(TASK OBJECTIVE):
Wherever "bounding" appears in the records below, copy the line that holds it.

(DATASET EXTRACT):
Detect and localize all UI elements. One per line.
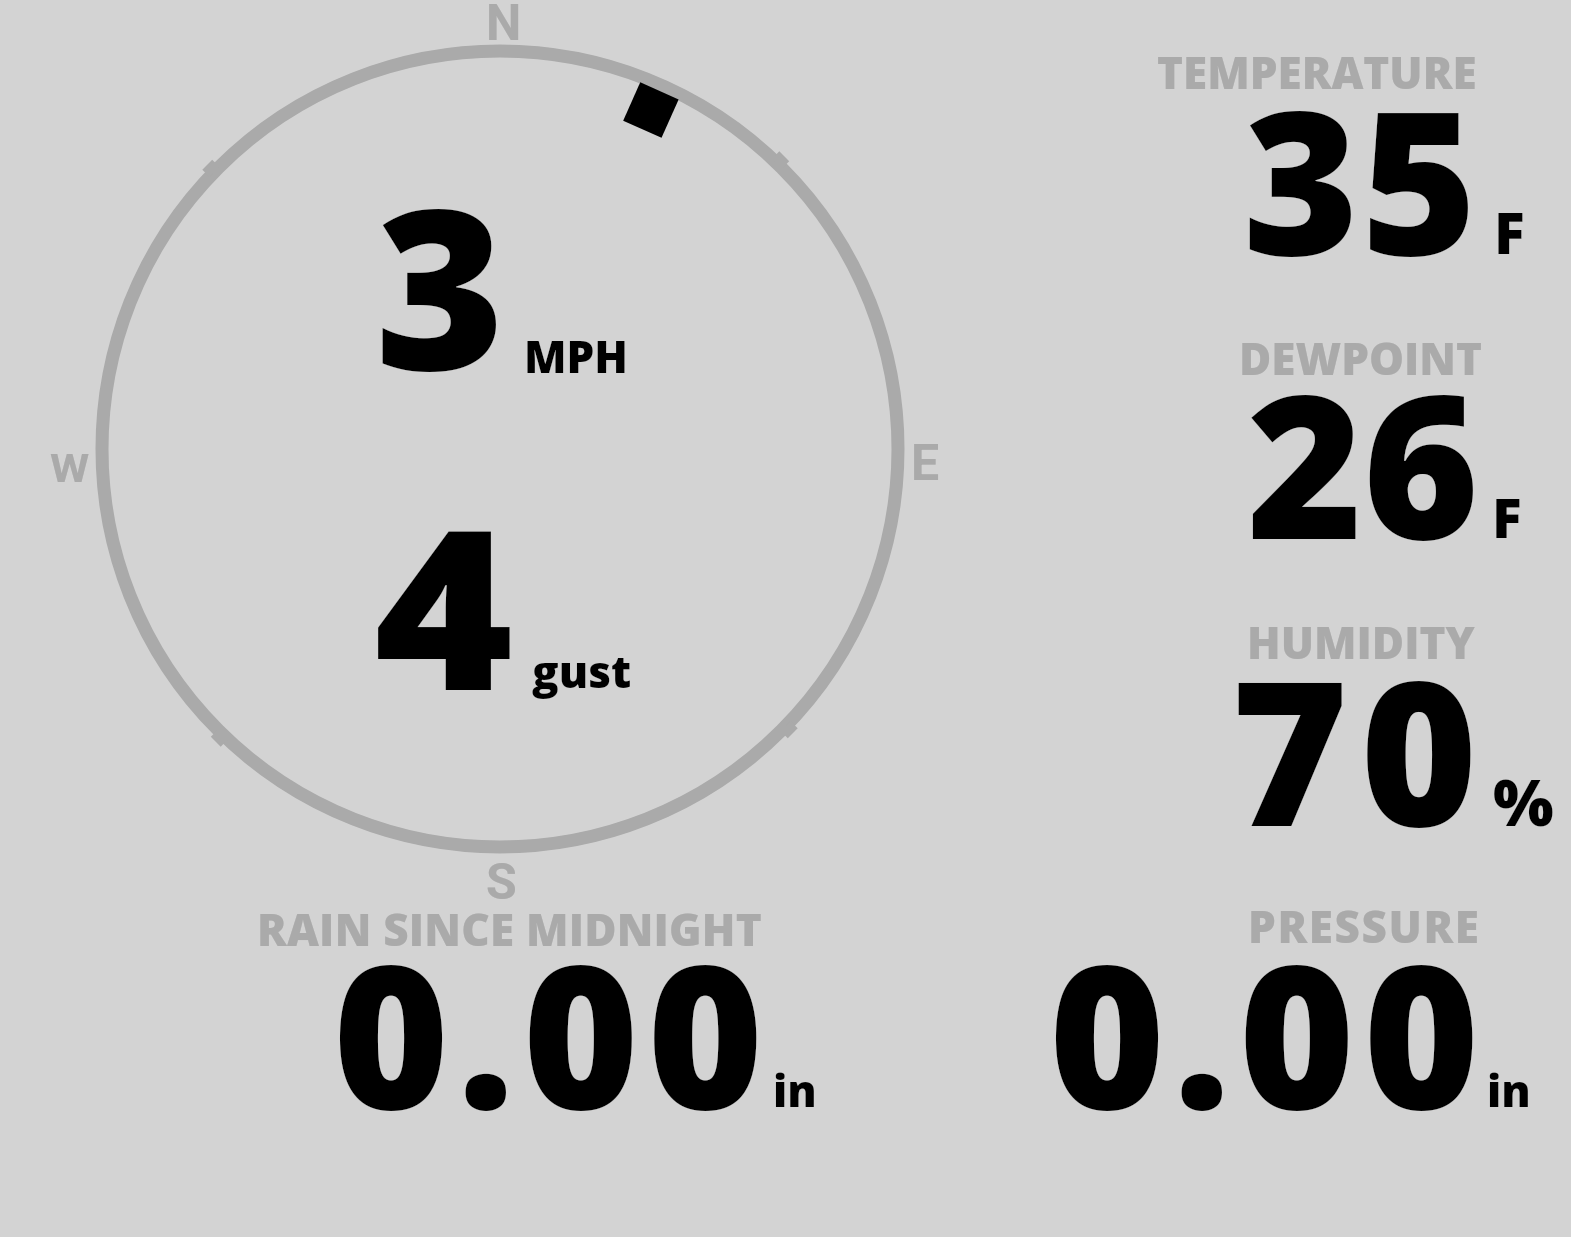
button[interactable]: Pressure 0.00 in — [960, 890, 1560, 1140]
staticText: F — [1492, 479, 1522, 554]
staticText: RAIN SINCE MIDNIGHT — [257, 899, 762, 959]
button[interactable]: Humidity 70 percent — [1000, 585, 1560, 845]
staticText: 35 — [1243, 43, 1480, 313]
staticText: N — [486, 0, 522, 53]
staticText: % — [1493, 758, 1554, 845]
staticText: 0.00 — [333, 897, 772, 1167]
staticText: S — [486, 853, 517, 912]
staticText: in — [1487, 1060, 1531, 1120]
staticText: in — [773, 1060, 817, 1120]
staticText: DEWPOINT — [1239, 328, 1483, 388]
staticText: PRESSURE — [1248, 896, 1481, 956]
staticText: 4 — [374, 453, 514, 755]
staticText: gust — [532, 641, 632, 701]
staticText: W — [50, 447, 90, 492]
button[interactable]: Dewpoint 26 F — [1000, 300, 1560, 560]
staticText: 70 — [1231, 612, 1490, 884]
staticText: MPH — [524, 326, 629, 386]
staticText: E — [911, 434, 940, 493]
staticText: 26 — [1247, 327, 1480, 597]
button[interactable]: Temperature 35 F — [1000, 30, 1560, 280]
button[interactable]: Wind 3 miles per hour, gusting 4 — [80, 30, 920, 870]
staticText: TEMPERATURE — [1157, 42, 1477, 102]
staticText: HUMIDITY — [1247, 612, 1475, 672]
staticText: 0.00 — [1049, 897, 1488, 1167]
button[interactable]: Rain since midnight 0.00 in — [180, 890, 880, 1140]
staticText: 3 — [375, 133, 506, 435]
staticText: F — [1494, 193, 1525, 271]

---

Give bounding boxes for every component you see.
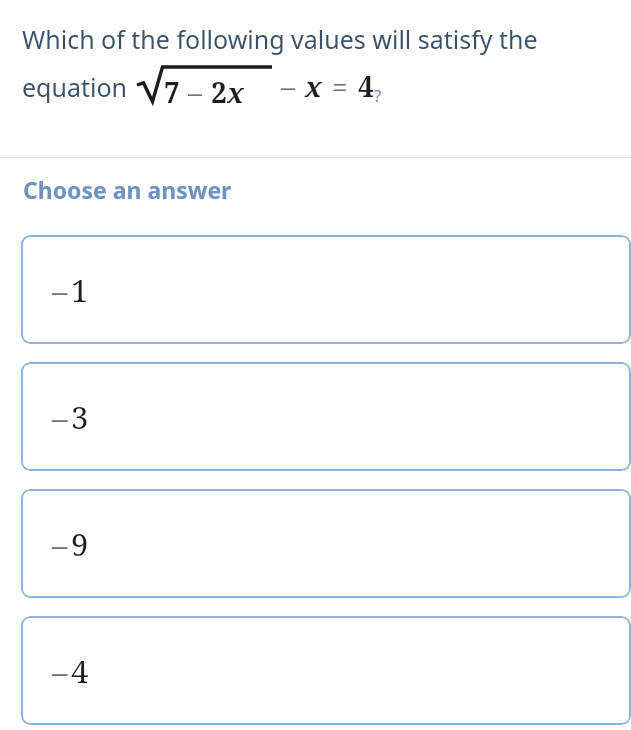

--

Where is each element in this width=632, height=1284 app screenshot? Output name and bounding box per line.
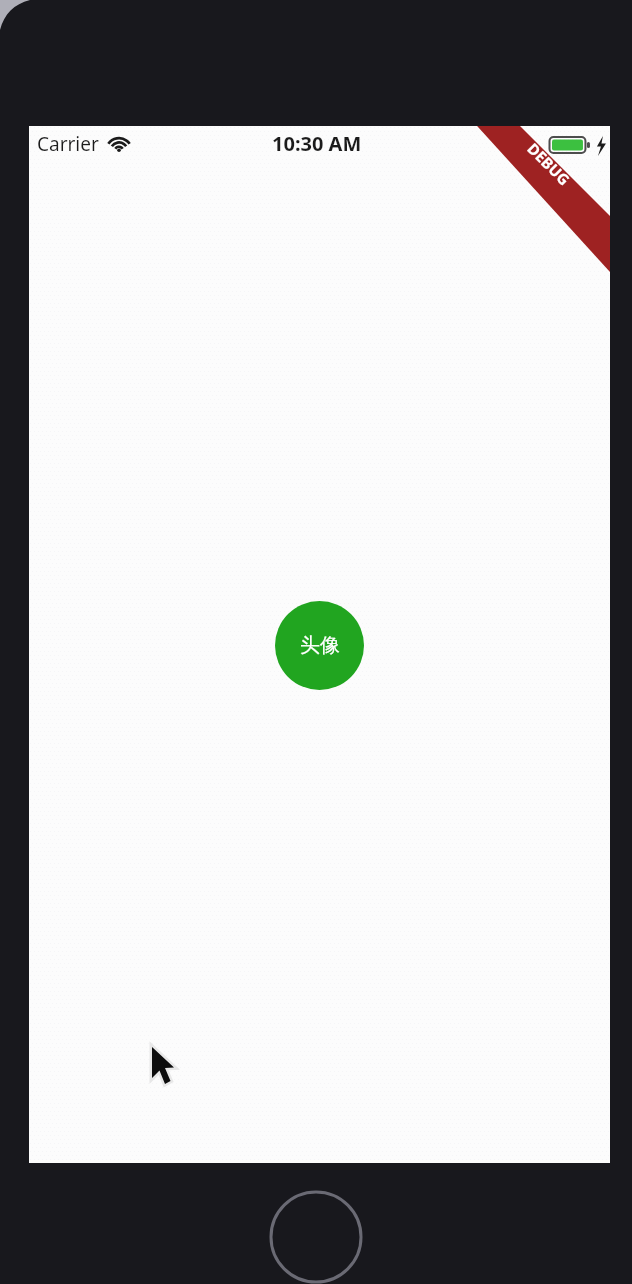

(OUTPUT OF THE TASK):
Give bounding boxes for every component you see.
Where is each element in this width=632, height=1284 app screenshot? Output name and bounding box per line.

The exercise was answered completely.